As with Black Robe, the final scene leaves many questions unanswered. Both Rodrigo and Gabriel die at the hands of Portuguese gunfire, but in very different ways: Rodrigo in armed resistance, Gabriel walking headlong into a volley of canon fire while celebrating mass with fellow Guarani Christians. Who was right, who was wrong? It is hard to say, as any Christian soldier or military chaplain knows all too well, myself included. As to who is ultimately vindicated in the end, it seems only God can know.
Conclusion: Inconvenient Films in Times of Ecclesial Apology
Both Black Robe and The Mission are inconvenient films in today’s political and social climate. The main reason is obvious. For while both films present the history of Christian missionary activity in the new world with nuance and complexity, they nevertheless assume that the mission of the Church to bring the Gospel to aboriginal peoples was still worth it.
As such, in a country whose anti-Christian identity is now rivaled only by the most radical Islamic states, it is hard to think that a movie like Black Robe could even be made in Canada today. Further, as the current Pontiff of the Catholic Church continues to make grand apologies to indigenous nations on behalf of the Roman See, one’s suspicion of an ecclesiology inching ever closer to a formal embrace of soteriological pluralism seems increasingly warranted.
But Protestants need to take heed of these worrying trends in Roman Catholicism. We are not exempt from falling into the trap of condemning the totality of colonialism, to include the spreading of the Gospel that came with colonizers. In his 1984 book, The Subversion of Christianity, Jacques Ellul warns of this trend among Evangelicals to denounce the Church’s history en toto:
We have to avoid two errors. The first is that of rejecting all of the church’s past, of scorning and condemning all it has done, of saying categorically, as is unceasingly said today in an abominable fashion, that the church means obscurantism. On this view Judeo-Christian thinking is the cause or origin of every modern evil, of state absolutism, of capitalist alienation, of universal deception and hypocrisy, of Oedipus complexes or guilt, of the subordination of women, of the enslaving of the Third World, of the spoliation of nature….All evils [on this view] derive from the Judeo-Christian faith, and alongside these fierce and simplistic accusations we find a glorification of the pure and cheerful pagan, of a human and liberal polytheism, of a spiritual infancy that Christianity has supposedly rendered abortive.

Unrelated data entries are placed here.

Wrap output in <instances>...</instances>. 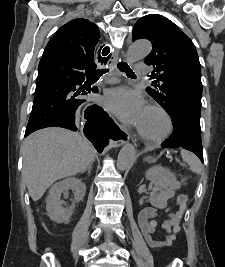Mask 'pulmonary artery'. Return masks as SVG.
<instances>
[{
	"instance_id": "obj_1",
	"label": "pulmonary artery",
	"mask_w": 225,
	"mask_h": 267,
	"mask_svg": "<svg viewBox=\"0 0 225 267\" xmlns=\"http://www.w3.org/2000/svg\"><path fill=\"white\" fill-rule=\"evenodd\" d=\"M135 72L137 76H143L147 73V66L145 64H136ZM117 80L115 78H106L104 83H114Z\"/></svg>"
}]
</instances>
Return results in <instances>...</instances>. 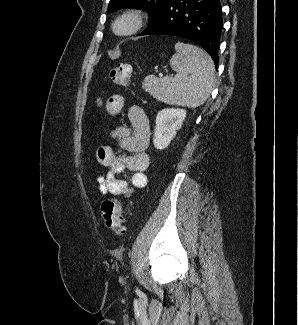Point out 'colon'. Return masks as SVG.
<instances>
[{
	"label": "colon",
	"instance_id": "obj_1",
	"mask_svg": "<svg viewBox=\"0 0 298 325\" xmlns=\"http://www.w3.org/2000/svg\"><path fill=\"white\" fill-rule=\"evenodd\" d=\"M131 75V66L121 63L112 68L108 78L114 84L126 86ZM101 215L105 226L117 235H124L126 228L124 225V210L122 204L116 199H106L101 204Z\"/></svg>",
	"mask_w": 298,
	"mask_h": 325
}]
</instances>
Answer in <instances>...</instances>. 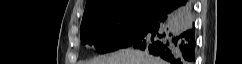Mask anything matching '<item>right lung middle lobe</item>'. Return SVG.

The movies reviewed here are great films because they do not perpetuate this vicious mischaracterization of the Church’s missionary history. At the same time, they do not candy coat or whitewash the ugliness and partial complicity in colonial crimes, which would be the second error. In sum, they present history with a ring of truth. But within the din is the clarion call of the Gospel of Jesus Christ.